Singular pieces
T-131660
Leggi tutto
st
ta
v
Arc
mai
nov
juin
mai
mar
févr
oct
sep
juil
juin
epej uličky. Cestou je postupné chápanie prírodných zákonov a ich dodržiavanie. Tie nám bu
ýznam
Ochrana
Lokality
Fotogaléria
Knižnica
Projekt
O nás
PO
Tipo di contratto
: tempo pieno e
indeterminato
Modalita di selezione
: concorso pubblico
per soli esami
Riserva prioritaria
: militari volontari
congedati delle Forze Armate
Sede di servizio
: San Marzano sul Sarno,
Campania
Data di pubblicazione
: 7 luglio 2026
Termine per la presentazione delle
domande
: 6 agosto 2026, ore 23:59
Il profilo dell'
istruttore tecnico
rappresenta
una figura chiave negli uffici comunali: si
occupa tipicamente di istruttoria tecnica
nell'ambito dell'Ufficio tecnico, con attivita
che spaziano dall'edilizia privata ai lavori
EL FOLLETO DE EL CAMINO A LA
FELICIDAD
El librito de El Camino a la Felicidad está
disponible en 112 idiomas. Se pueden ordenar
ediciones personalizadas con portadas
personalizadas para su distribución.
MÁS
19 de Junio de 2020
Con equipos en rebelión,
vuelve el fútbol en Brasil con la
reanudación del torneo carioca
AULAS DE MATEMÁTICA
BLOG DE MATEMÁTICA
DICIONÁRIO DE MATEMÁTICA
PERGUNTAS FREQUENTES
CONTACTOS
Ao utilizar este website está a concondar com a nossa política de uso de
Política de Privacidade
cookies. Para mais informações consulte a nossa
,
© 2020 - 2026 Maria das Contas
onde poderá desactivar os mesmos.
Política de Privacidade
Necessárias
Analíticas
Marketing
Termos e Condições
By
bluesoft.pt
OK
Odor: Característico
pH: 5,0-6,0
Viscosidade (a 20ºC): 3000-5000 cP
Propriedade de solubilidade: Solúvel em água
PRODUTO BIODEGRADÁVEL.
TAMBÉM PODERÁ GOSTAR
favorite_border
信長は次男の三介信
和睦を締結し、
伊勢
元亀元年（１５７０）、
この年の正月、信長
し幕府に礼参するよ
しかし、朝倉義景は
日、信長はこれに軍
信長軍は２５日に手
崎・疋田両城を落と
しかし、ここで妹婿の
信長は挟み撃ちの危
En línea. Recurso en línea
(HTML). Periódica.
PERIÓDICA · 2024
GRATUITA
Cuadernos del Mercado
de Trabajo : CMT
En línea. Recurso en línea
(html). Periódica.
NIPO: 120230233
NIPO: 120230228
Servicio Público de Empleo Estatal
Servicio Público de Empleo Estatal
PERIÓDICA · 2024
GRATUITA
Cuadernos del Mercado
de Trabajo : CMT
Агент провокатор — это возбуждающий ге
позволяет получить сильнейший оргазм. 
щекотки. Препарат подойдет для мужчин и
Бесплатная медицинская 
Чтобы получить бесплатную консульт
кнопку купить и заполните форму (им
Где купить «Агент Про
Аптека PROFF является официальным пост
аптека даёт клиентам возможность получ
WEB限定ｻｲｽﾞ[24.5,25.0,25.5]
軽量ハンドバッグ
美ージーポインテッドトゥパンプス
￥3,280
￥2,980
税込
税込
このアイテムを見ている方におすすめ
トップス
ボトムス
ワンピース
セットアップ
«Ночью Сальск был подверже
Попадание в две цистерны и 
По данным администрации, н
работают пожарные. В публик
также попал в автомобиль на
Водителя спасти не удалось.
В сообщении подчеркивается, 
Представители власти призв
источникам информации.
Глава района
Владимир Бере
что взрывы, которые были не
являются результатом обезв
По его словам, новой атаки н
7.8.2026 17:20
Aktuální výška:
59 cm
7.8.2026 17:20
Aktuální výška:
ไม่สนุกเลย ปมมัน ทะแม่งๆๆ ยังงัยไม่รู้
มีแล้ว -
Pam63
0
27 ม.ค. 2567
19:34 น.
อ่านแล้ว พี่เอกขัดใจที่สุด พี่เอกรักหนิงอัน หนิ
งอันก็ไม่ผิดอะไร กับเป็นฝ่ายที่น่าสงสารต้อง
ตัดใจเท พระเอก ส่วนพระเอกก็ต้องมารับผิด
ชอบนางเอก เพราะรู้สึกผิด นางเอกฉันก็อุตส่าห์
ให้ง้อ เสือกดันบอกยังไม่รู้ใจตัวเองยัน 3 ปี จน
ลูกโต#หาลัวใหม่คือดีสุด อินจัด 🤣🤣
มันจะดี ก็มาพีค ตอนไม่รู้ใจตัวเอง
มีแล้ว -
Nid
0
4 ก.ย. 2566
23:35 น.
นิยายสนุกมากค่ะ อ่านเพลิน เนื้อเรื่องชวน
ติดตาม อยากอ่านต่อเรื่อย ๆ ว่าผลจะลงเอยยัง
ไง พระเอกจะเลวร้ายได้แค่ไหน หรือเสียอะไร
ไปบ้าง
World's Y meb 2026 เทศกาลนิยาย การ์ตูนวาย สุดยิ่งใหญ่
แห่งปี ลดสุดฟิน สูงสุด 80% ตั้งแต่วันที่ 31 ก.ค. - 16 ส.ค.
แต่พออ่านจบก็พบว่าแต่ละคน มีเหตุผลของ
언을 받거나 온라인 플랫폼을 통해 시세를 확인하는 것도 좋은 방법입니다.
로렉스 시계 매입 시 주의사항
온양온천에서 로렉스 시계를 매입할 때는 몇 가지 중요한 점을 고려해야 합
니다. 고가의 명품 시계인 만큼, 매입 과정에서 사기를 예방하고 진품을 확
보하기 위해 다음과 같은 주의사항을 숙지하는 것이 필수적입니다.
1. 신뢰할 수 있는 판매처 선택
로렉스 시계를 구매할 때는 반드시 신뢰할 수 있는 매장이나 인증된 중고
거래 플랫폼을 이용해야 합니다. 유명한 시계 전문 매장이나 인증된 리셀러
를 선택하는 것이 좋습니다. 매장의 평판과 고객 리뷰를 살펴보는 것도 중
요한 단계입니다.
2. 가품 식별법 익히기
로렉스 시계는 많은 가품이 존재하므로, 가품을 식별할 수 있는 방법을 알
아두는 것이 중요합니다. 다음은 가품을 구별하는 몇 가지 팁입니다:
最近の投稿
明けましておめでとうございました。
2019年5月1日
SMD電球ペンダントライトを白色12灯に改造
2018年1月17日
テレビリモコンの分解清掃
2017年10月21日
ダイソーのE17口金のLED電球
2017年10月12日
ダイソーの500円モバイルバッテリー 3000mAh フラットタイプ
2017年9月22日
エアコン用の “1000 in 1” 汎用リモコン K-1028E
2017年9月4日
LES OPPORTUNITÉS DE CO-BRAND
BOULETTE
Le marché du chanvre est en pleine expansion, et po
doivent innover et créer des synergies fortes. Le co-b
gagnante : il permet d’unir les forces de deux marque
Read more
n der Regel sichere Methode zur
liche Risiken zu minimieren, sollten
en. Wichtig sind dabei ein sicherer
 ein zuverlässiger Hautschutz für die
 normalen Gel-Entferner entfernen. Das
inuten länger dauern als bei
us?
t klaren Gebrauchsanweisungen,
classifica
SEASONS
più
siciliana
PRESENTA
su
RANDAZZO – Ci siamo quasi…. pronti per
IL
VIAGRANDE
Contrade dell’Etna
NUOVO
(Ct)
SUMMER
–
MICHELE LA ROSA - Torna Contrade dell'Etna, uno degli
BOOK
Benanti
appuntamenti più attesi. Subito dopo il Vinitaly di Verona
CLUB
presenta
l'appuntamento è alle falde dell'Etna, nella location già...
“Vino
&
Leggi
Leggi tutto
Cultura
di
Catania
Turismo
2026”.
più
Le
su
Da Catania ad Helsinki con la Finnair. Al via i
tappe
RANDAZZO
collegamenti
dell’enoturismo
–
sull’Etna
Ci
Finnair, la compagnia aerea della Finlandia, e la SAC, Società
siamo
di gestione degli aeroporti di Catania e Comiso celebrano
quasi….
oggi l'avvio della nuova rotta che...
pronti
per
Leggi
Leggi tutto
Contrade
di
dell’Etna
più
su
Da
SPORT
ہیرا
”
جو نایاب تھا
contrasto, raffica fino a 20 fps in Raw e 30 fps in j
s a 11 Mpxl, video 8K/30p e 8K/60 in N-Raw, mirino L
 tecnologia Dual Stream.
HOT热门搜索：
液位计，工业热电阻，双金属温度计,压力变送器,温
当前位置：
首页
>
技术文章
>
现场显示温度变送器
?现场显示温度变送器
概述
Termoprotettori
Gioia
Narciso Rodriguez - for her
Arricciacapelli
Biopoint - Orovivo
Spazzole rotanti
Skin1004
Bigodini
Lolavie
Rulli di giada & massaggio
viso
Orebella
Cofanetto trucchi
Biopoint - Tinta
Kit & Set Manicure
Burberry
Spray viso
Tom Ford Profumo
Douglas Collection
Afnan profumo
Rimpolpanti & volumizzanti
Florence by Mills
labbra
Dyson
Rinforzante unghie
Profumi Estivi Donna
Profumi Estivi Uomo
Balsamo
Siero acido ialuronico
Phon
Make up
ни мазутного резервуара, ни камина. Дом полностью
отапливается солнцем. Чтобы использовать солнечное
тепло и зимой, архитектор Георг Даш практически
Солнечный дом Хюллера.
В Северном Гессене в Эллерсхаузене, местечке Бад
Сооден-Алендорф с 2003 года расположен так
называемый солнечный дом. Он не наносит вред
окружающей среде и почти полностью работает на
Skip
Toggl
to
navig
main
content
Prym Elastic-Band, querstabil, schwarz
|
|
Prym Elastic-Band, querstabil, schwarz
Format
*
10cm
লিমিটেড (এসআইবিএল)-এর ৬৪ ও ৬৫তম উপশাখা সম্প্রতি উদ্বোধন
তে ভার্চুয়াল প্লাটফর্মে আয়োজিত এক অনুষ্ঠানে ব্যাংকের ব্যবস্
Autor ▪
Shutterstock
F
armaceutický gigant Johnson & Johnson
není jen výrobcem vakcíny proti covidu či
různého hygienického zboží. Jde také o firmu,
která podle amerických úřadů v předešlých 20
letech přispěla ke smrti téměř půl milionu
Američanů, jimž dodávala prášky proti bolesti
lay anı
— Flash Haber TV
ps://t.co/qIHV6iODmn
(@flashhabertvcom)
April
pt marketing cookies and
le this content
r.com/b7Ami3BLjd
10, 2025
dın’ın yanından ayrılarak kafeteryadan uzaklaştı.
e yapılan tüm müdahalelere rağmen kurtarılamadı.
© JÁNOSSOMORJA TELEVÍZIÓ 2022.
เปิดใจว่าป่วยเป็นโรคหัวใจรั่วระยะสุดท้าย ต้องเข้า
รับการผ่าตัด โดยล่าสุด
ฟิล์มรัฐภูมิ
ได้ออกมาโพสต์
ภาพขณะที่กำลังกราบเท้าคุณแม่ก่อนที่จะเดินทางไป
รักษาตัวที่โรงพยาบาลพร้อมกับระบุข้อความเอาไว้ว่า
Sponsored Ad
======
◆ Problem description ◆
Count of lines in the data above that contain the string "delle": give this number and no other words.

◆ Reply ◆
2